Automatic clustering using low level data


#1

Hello,

I am interested in automatic music clustering using the low level information available from AcouticBrainz.
The goal is to group music that sounds similar.

I set a Kohonen network in order to perform the task. The network itself seems to perform well, but I have a lot of trouble to select the relevant low level data to be used as the features of my input vectors.

It looks as if the low level data are too “high” level in order to perform such a task. Maybe a simple FFT on some parts of the tracks would be more efficient?

What do you think ?


#2

Hi, Thanks for your note. It’s great to see you trying this.
When you have results it’d be great if you should share them for us to look at.

Unfortunately it’s not feasible for us to provide FFT transforms for audio, for 2 main reasons: The size of an FFT for every frame of an entire song is pretty big, and to some extent it is reversible back to audio which is not a mess that we want to get involved in.

We’re starting to make plans for computing and providing more detailed features (probably not FFT per frame, but a lot more detailed than the current summaries), and will hopefully finalise these plans in the next few months.


#3

Hello,

Thanks for your support.

Actually I managed to get quite interesting results using only spectral information (mean, min, max and var for nearly all the spectral data)

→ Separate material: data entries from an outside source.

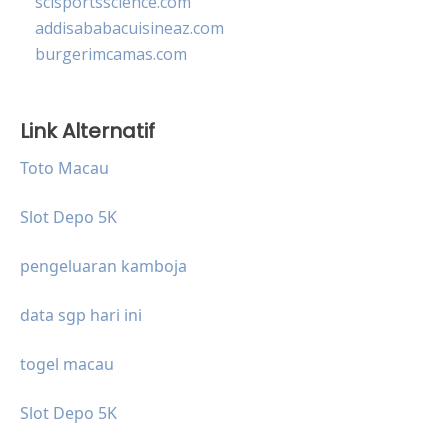
scisportsscience.com
addisababacuisineaz.com
burgerimcamas.com
Link Alternatif
Toto Macau
Slot Depo 5K
pengeluaran kamboja
data sgp hari ini
togel macau
Slot Depo 5K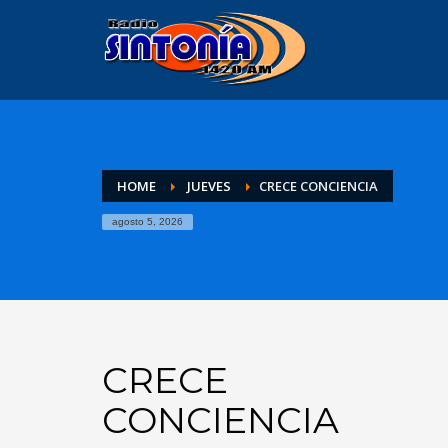
HOME
JUEVES
CRECE CONCIENCIA
agosto 5, 2026
CRECE
CONCIENCIA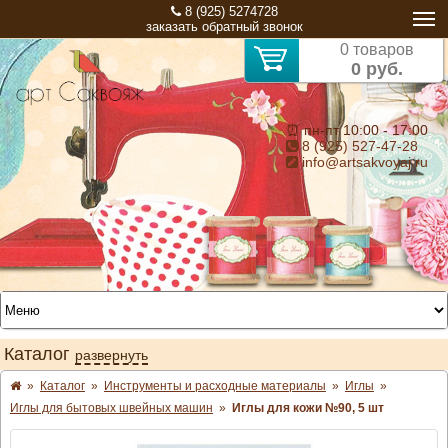
8 (925) 5274728
заказать обратный звонок
0 товаров
0 руб.
⏰ пн-пт 10:00 - 17:00
8 (925) 527-47-28
info@artsakvoyaj.ru
Каталог
развернуть
»
Каталог
»
Инструменты и расходные материалы
»
Иглы
»
Иглы для бытовых швейных машин
»
Иглы для кожи №90, 5 шт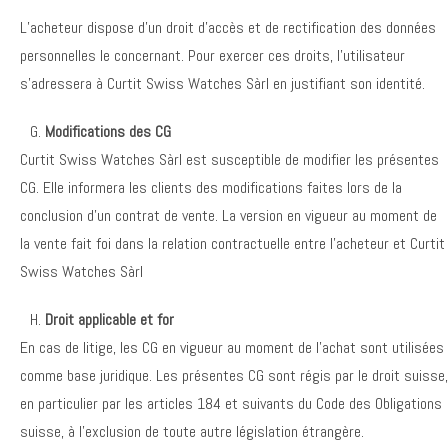
L’acheteur dispose d’un droit d’accès et de rectification des données
personnelles le concernant. Pour exercer ces droits, l’utilisateur
s’adressera à Curtit Swiss Watches Sàrl en justifiant son identité.
Modifications des CG
Curtit Swiss Watches Sàrl est susceptible de modifier les présentes
CG. Elle informera les clients des modifications faites lors de la
conclusion d’un contrat de vente. La version en vigueur au moment de
la vente fait foi dans la relation contractuelle entre l’acheteur et Curtit
Swiss Watches Sàrl
Droit applicable et for
En cas de litige, les CG en vigueur au moment de l’achat sont utilisées
comme base juridique. Les présentes CG sont régis par le droit suisse,
en particulier par les articles 184 et suivants du Code des Obligations
suisse, à l’exclusion de toute autre législation étrangère.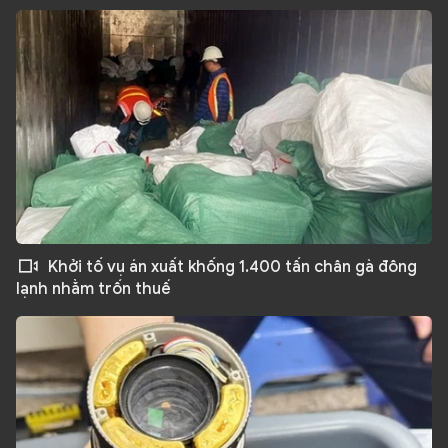
Khởi tố vụ án xuất khống 1.400 tấn chân gà đông
lạnh nhằm trốn thuế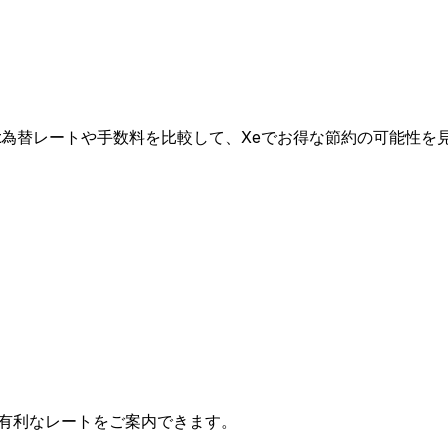
 Egypt為替レートや手数料を比較して、Xeでお得な節約の可能性
有利なレートをご案内できます。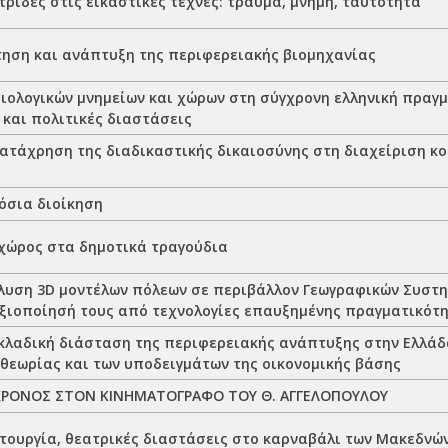
ρίδες στις εικαστικές τέχνες: τραύμα, μνήμη, ταυτότητα
ηση και ανάπτυξη της περιφερειακής βιομηχανίας
ιολογικών μνημείων και χώρων στη σύγχρονη ελληνική πραγμ
 και πολιτικές διαστάσεις
κατάχρηση της διαδικαστικής δικαιοσύνης στη διαχείριση κο
όσια διοίκηση
 χώρος στα δημοτικά τραγούδια
λυση 3D μοντέλων πόλεων σε περιβάλλον Γεωγραφικών Συστ
 αξιοποίησή τους από τεχνολογίες επαυξημένης πραγματικότη
 κλαδική διάσταση της περιφερειακής ανάπτυξης στην Ελλάδ
 θεωρίας και των υποδειγμάτων της οικονομικής βάσης
ΧΡΟΝΟΣ ΣΤΟΝ ΚΙΝΗΜΑΤΟΓΡΑΦΟ ΤΟΥ Θ. ΑΓΓΕΛΟΠΟΥΛΟΥ
ετουργία, θεατρικές διαστάσεις στο καρναβάλι των Μακεδνώ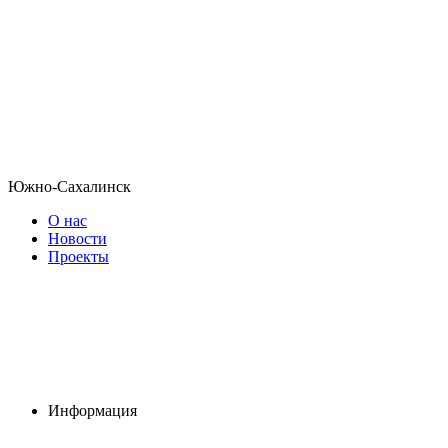
Южно-Сахалинск
О нас
Новости
Проекты
Информация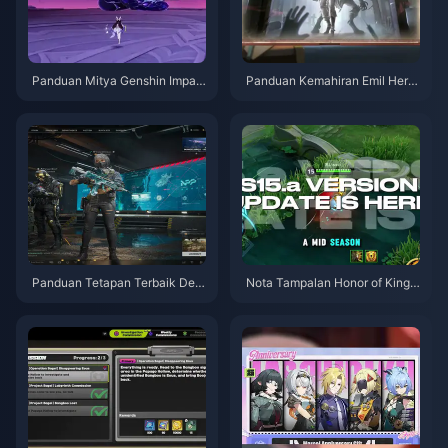
Panduan Mitya Genshin Impac
Panduan Kemahiran Emil Herzt
t | Ogos 2026
ier Identity V | Ogos 2026
Panduan Tetapan Terbaik Delt
Nota Tampalan Honor of Kings
a Force | Ogos 2026
S15.a | Ogos 2026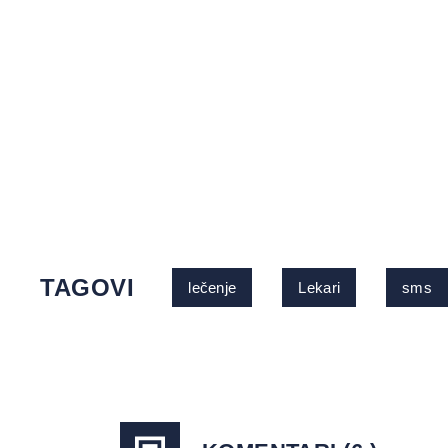
TAGOVI
lečenje
Lekari
sms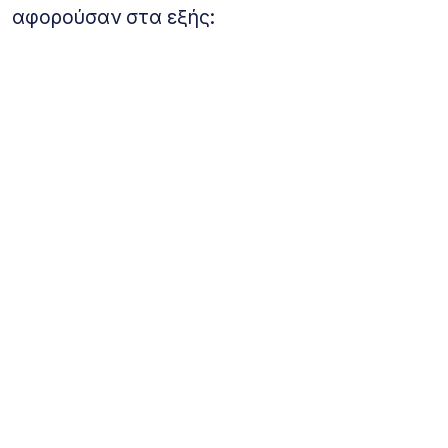
αφορούσαν στα εξής: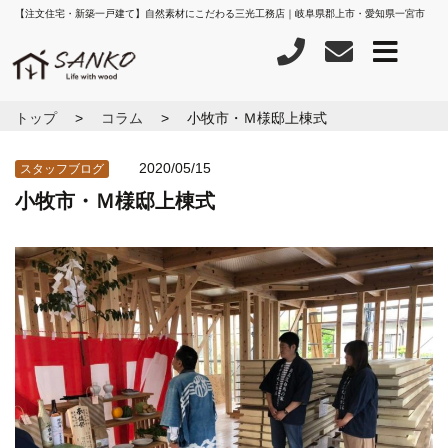
【注文住宅・新築一戸建て】自然素材にこだわる三光工務店｜岐阜県郡上市・愛知県一宮市
トップ
コラム
小牧市・Ｍ様邸上棟式
2020/05/15
スタッフブログ
小牧市・Ｍ様邸上棟式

The problem is that I am definitely not an audio expert. Which low level information should I select in order to better cluster the audio tracks?


#4

To begin with, you can try some classic basic k-means clustering using MFCCs descriptors. They are widely used for timbre characterization of music. Obviously they are not enough for good clustering, as they capture only one of the facets of music, but it is a good start to improve upon.
http://musicinformationretrieval.com/kmeans_instrument_classification.html

http://ismir2015.uma.es/articles/35_Paper.pdf

Currently, there is no definite answer which features will be useful. You can also try larger features sets available in AB ignoring min/max and dvar* descriptors and focus on *mean and *var, including BPM and onset rate to capture rhythm, and HPCPs to capture tonality.